[Available data]
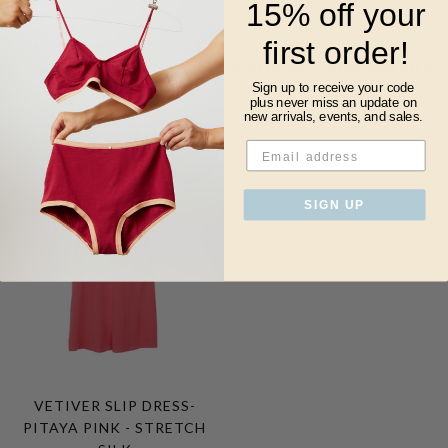
15% off your
first order!
VETIVER SLIP DRESS-
VETIVER SLIP DRESS-
CLOUD - STRETCH SILK
PRIMROSE - STRETCH SILK
Sign up to receive your code
$340.00
$150.00
$150.00
plus never miss
an update on
new arrivals, events, and sales.
SOLD
OUT
SIGN UP
VETIVER SLIP DRESS-
PITAYA PINK - STRETCH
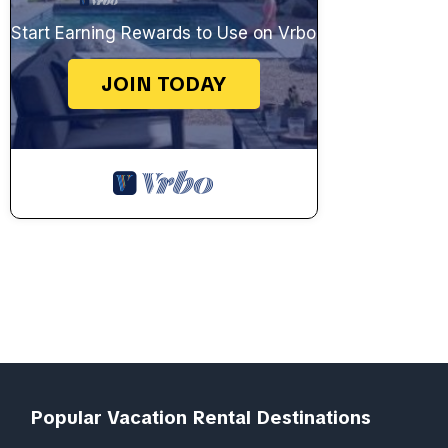
Start Earning Rewards to Use on Vrbo
JOIN TODAY
Popular Vacation Rental Destinations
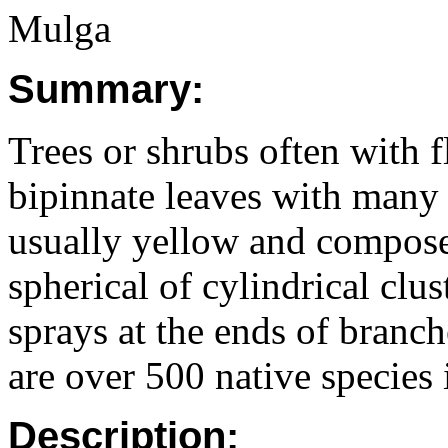
Mulga
Summary:
Trees or shrubs often with f
bipinnate leaves with many s
usually yellow and compose
spherical of cylindrical clus
sprays at the ends of branc
are over 500 native species
Description:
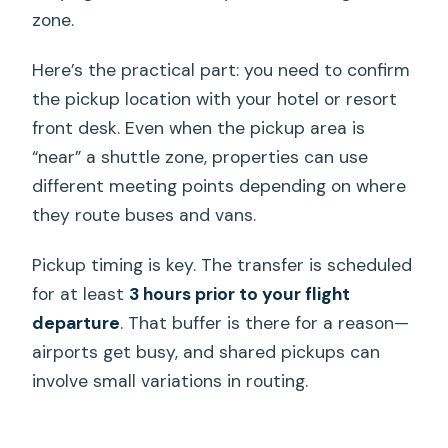
zone.
Here’s the practical part: you need to confirm
the pickup location with your hotel or resort
front desk. Even when the pickup area is
“near” a shuttle zone, properties can use
different meeting points depending on where
they route buses and vans.
Pickup timing is key. The transfer is scheduled
for at least
3 hours prior to your flight
departure
. That buffer is there for a reason—
airports get busy, and shared pickups can
involve small variations in routing.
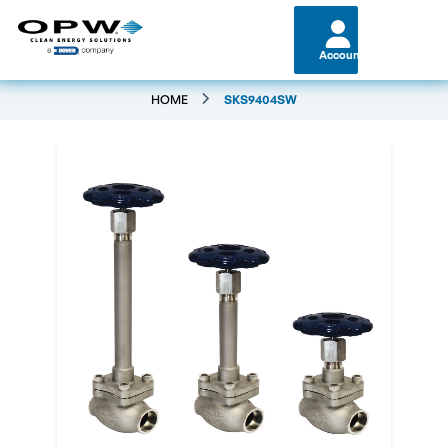
Account
HOME
SKS9404SW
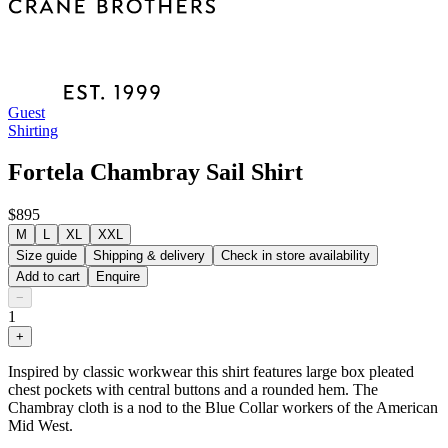
Guest
Shirting
Fortela Chambray Sail Shirt
$895
M
L
XL
XXL
Size guide
Shipping & delivery
Check in store availability
Add to cart
Enquire
−
1
+
Inspired by classic workwear this shirt features large box pleated
chest pockets with central buttons and a rounded hem. The
Chambray cloth is a nod to the Blue Collar workers of the American
Mid West.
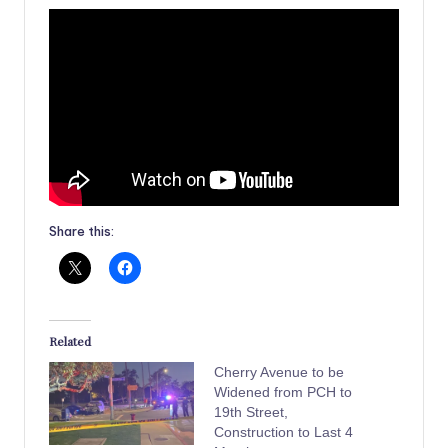
Share this:
Related
Cherry Avenue to be
Widened from PCH to
19th Street,
Construction to Last 4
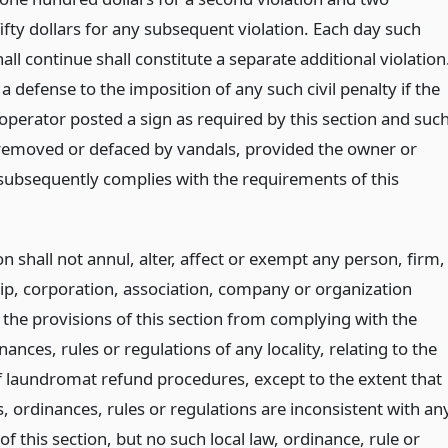
ifty dollars for any subsequent violation. Each day such
all continue shall constitute a separate additional violation
e a defense to the imposition of any such civil penalty if the
operator posted a sign as required by this section and suc
removed or defaced by vandals, provided the owner or
subsequently complies with the requirements of this
on shall not annul, alter, affect or exempt any person, firm,
ip, corporation, association, company or organization
 the provisions of this section from complying with the
nances, rules or regulations of any locality, relating to the
f laundromat refund procedures, except to the extent that
, ordinances, rules or regulations are inconsistent with an
of this section, but no such local law, ordinance, rule or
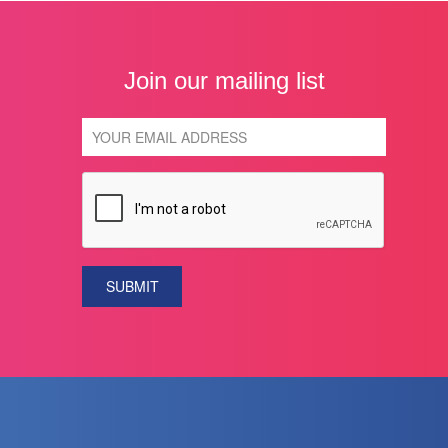
Join our mailing list
SUBMIT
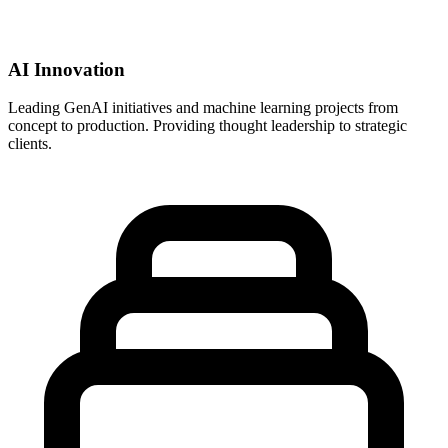
AI Innovation
Leading GenAI initiatives and machine learning projects from
concept to production. Providing thought leadership to strategic
clients.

[What this task involves] Write out each line above with the word "section".

[Solution]
operator posted a sign as required by this section and suc
 the provisions of this section from complying with the
of this section, but no such local law, ordinance, rule or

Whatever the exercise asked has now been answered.